Ancient Book Reviews Part Two

Darrell K. Sweet WAS the 1980s As Far As I was Concerned

Darrell K. Sweet WAS the 1980s as Far as I Was Concerned

Not too long ago I wrote about Lyndon Hardy’s “Five Magics” series with the intention of regularly returning to my ancient bookshelves to contemplate treasured cheap paperbacks from my youth. And then of course forgot all about it. Until today! Today for reasons beyond my ken I was moved to consider one of the most obscure books I’ve ever read, and one that I will frankly admit I do not remember at all: Dennis McCarty’s Flight to Thlassa Mey, published by Del Rey in 1986 and on my shelves ever since.

I remember nothing about this book, or the two sequels I also own.

This is what fascinates me about my book collection, these books I can’t remember. Dennis McCarty sold this book, no doubt promoted it, and published sequels and at least one other book I can identify – and yet no one remembers him or this book. Sure, someone does, but collectively he’s been burned out of the pattern. Since I always worry this will be my own fate, I’m drawn back to these obscure books.

And yet, nothing, literally nothing remains in my memory about this book. Sure, I read it 30 years ago and never again since – but you’d think something would remain, right? There are books on my shelves with similar stories – bought three decades ago by a younger man, read once, carted around the country ever since – but I recall at least a few slivers of detail and plot from them.

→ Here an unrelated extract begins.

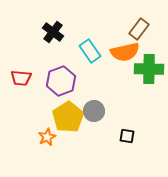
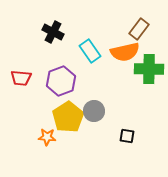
black cross: rotated 10 degrees counterclockwise
orange star: rotated 30 degrees clockwise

Flight to Thlassa Mey: Nothing.

The scant information on the Internet doesn’t help much; the book was a fairly standard fantasy from the 1980s (one glance at the cover tells you as much) and it was a time in my life when I was reading three books a week, just burning through cheap paperbacks like there was no tomorrow. I probably read this in three days and was on to the next thing immediately afterwards, all of its story elements lost in a swirl of swords and wizards and (based on the cover) princesses wearing ridiculous head gear.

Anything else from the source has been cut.